“We cannot become what we want by remaining what we are.”
Baseball is a game that has consistently evolved. In fact, the only thing that remains constant is the need for change. With more rule changes, such as a pitch clock, ban of shifts, and automatic strike zone, on the horizon, this will only continue to be the case. There will always be adjustments that have to be made to stay ahead of the pack, and adaptability can be what separates the stars from everyone else.
To add to this, no baseball player, let alone human being, is perfect. What does that mean? There is always room for growth. It’s fun to practice what we’re good at, but simply minimizing our weaknesses can go a long way to achieving our ultimate goals. In baseball, when you’ve been able to get by on your raw abilities, this can be difficult to do. That being said, every player to make the major leagues has an extraordinary amount of talent, meaning that any sort of stubbornness can come back to bite you in a major way.
Okay, enough spiritual poetry here! After being an unheralded prospect early into his career, Nathaniel Lowe was able to work his way up the ranks to becoming the Rangers starting first baseman following his trade from Tampa Bay. So far, his raw abilities have been on full display, but is there more in the tank to become a perennial All-Star? That’s the million-dollar question we’ll be looking to answer. What makes Lowe so intriguing? Let’s dive into it!
Nathaniel Lowe: From Unknown To Offensive Star
Every MLB player gets to the show in a different way, and the Lowe family is a clear example of this.
Whereas younger brother Josh was a first-round pick by the Rays and a consistently hyped-up prospect, older brother Nathaniel had to wait until the 13th round to be drafted by the same team (now that’s a fun fact). While Josh was able to get drafted out of high school, Nathaniel had to take a different route. After not receiving any sort of significant playing time during his freshman year at Mercer, he then transferred to a junior college, performing well enough to receive a chance to play every day at Mississippi State.
From there, Lowe thrived, posting a .348/.423/.490 slash line while walking more than he struck out. Now, a .142 isolated power (ISO) isn’t what you’re looking for from a first baseman, but, at the same time, Lowe’s on-base ability couldn’t be denied. Likely due to the concerns about his power, sample size of production, and lack of defensive value, Lowe had to wait until the third day of the draft to be selected and didn’t appear to be on the radar for general prospect outlets. Initially, with just a .114 ISO during his first full minor-league season, those concerns seemed to be borne out. Not for long, though.

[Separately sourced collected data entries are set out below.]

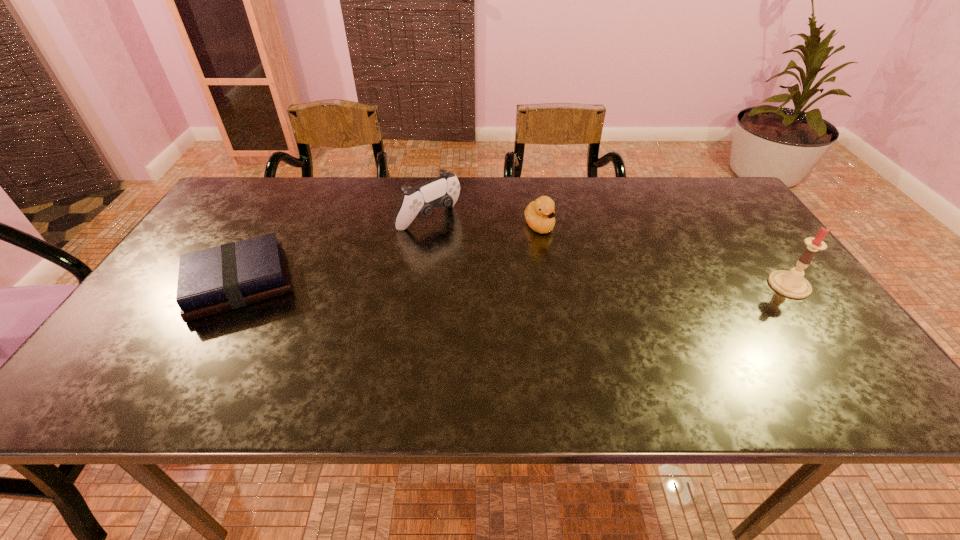 Locate an element on the screen. Image resolution: width=960 pixels, height=540 pixels. vacant spot on the desktop that is between the book and the candle and is positioned on the front-facing side of the third shortest object is located at coordinates (516, 285).

Where is `vacant space on the desktop that is between the book and the rightmost object and is positioned facing forward on the third object from left to right`? This screenshot has height=540, width=960. vacant space on the desktop that is between the book and the rightmost object and is positioned facing forward on the third object from left to right is located at coordinates point(588,285). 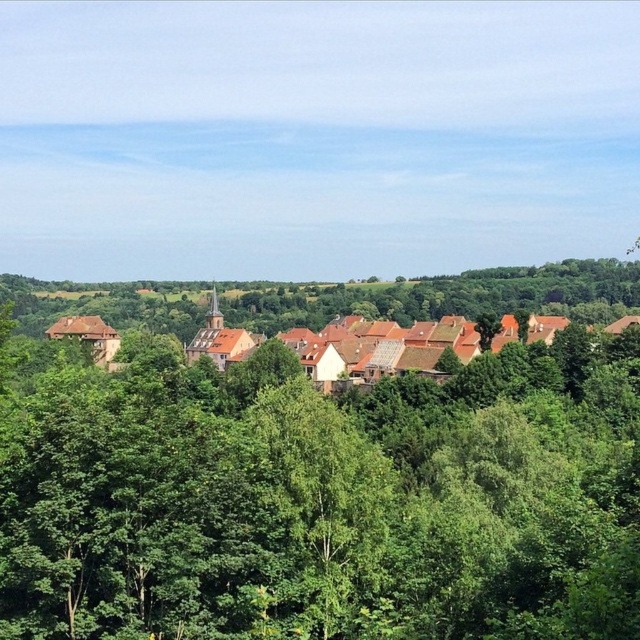 Between green leafy tree at center and brown clay houses at center, which one is positioned higher?

brown clay houses at center is above.

Between green leafy tree at center and brown clay houses at center, which one has more height?

Standing taller between the two is brown clay houses at center.

At what (x,y) coordinates should I click in order to perform the action: click on green leafy tree at center. Please return your answer as a coordinate pair (x, y). Looking at the image, I should click on tap(320, 486). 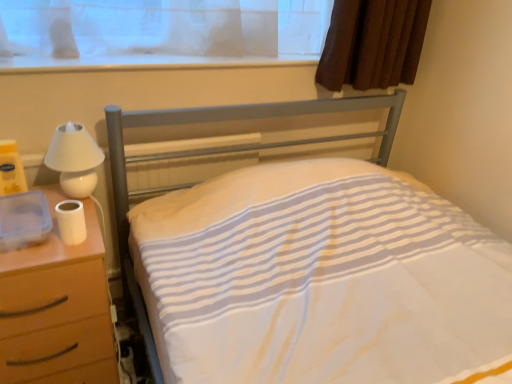 Locate an element on the screen. The image size is (512, 384). vacant area that is in front of white matte toilet paper at left is located at coordinates (50, 257). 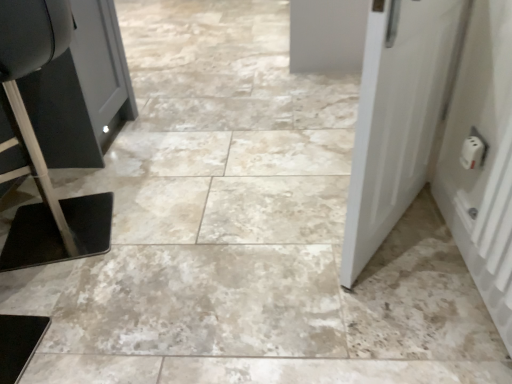 Find the location of a particular element. vacant region under white matte door at right, positioned as the 2th door in right-to-left order (from a real-world perspective) is located at coordinates (392, 235). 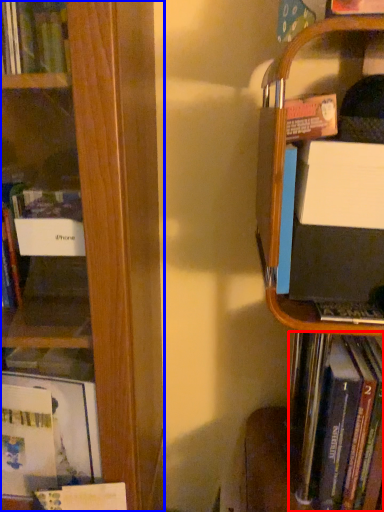 Question: Which of the following is the closest to the observer, book (highlighted by a red box) or book (highlighted by a blue box)?

Choices:
 (A) book
 (B) book

Answer: (B) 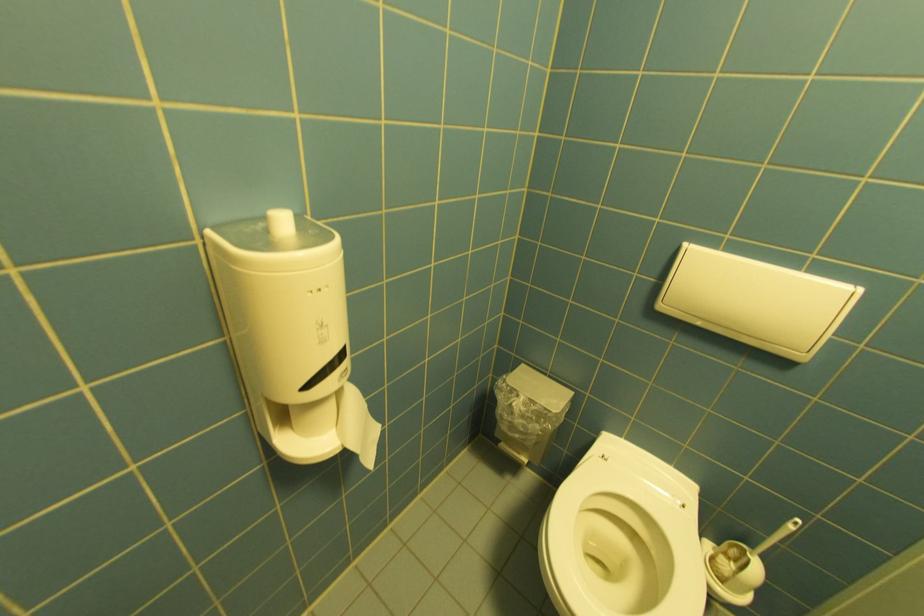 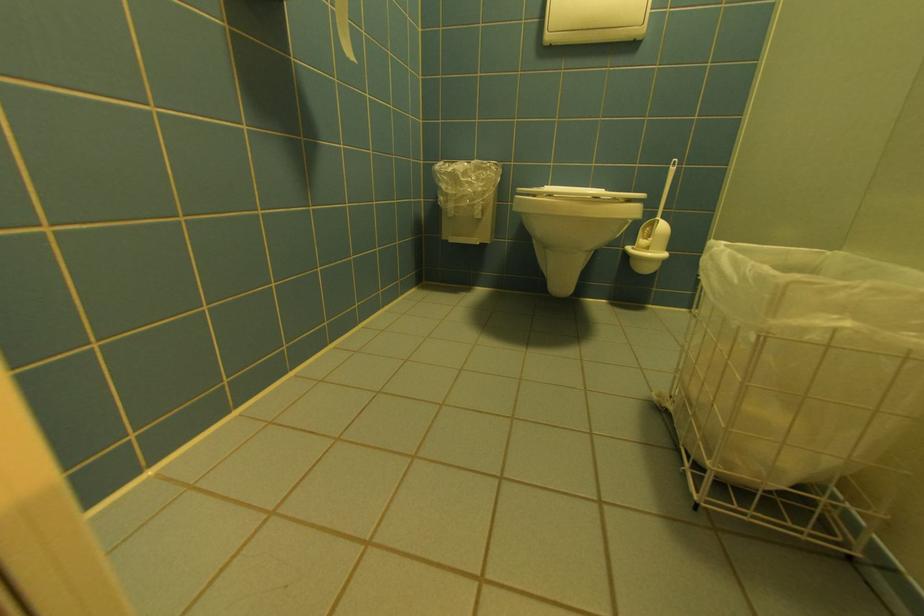 Question: The camera is either moving clockwise (left) or counter-clockwise (right) around the object. The first image is from the beginning of the video and the second image is from the end. Is the camera moving left or right when shooting the video?

Choices:
 (A) Left
 (B) Right

Answer: (A)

To start the 2018n season, the Rays sent Lowe back to High-A, where he was a force of nature with a 191 weighted-runs-created-plus (wRC+). Now, when players repeat a level, we can often see their production slightly inflated, but considering Lowe then went to Double-A and posted a 193 wRC+, and then reached Triple-A as a 22-year-old, that certainly wasn’t an applicable factor for him. All together, he was 78% above league-average (178 wRC+) across those three levels, showcasing the type of power (.239 ISO) we hadn’t seen from him previously. Talk about bursting onto the scene in a hurry! Cleary, this was enough for many to take notice, as the prospect gurus at Fangraphs pointed out in their 2019 report of him:
“The missing element here is that while Lowe had plus raw power the first time we saw him at Mississippi State, he didn’t have the kind of swing or approach to get the most out of it. This untapped tool and his plate discipline are the reasons he was a 13th rounder and not a 35th rounder who went back to school for his senior year. In 2018, Lowe did a rare thing: he tried to do more damage at the plate and lift the ball a bit more, but was able to keep his contact rates the same while adding game power. Miguel Andujar did this in the Yankees farm system two years in a row and went from an untapped, toolsy prospect who was passed over in the Rule 5 Draft to a Rookie of the Year runner-up; Lowe went from the top of the “Others of Note” section last year to one of the top 150 prospects in the game over a 12 month period. Lowe is a fine defender at first but the value here is all in the bat. Because he’s left-handed, the downside is a platoon option at 1B/DH, though the Rays cycle through those types very quickly. Underlying indicators and TrackMan data suggest Lowe’s very loud 2018 stats aren’t fluky and he may just be a 50 bat with advanced feel for the zone and 60 game power, which is a solid regular.”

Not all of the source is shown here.